Yurttaşın gelecekle ilgili bir öngörüsünün olmadığını çarşı pazar dolaştığımızda çok net görüyor ve anlıyoruz. Eğitimden sağlığa, ekonomiden işsizliğe, üretime, toplum yaşamı ile ilgili aklımıza gelen ne varsa, bu alanların tamamına yönelik öngörüsüzlük, aynı zamanda güvensizlik var toplum nezdinde.

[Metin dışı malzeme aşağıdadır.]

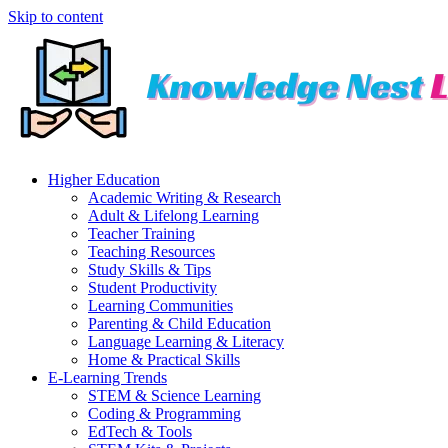
Skip to content
Higher Education
Academic Writing & Research
Adult & Lifelong Learning
Teacher Training
Teaching Resources
Study Skills & Tips
Student Productivity
Learning Communities
Parenting & Child Education
Language Learning & Literacy
Home & Practical Skills
E-Learning Trends
STEM & Science Learning
Coding & Programming
EdTech & Tools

Hal böyle olunca, sohbetlerimizin konu başlıkları hepimizin moral-motivasyon alanlarını daraltıyor. En can sıkıcı olan da, yurttaşın; ‘gelecek konusunda umutlu değilim, sonumuz karanlık’ gibi bir sonucu kafasında kurgulamış olmasıdır.
Bütün olanlara rağmen, umudun her zaman var olduğunu, Türkiye’nin, ülkede yaşayan halkların konumunun Ortadoğu ülkeleri gibi olmadığını anlattığımız halde, umutsuzluğunu sürdürenler olduğu gibi, hala geleceğe umutla bakan, ülkenin bu karanlık günleri aşacağına, hak-hukuk-adaletin ülke yönetimine hâkim olacağına inanan ciddi bir kesimin varlığını görmek çok önemli.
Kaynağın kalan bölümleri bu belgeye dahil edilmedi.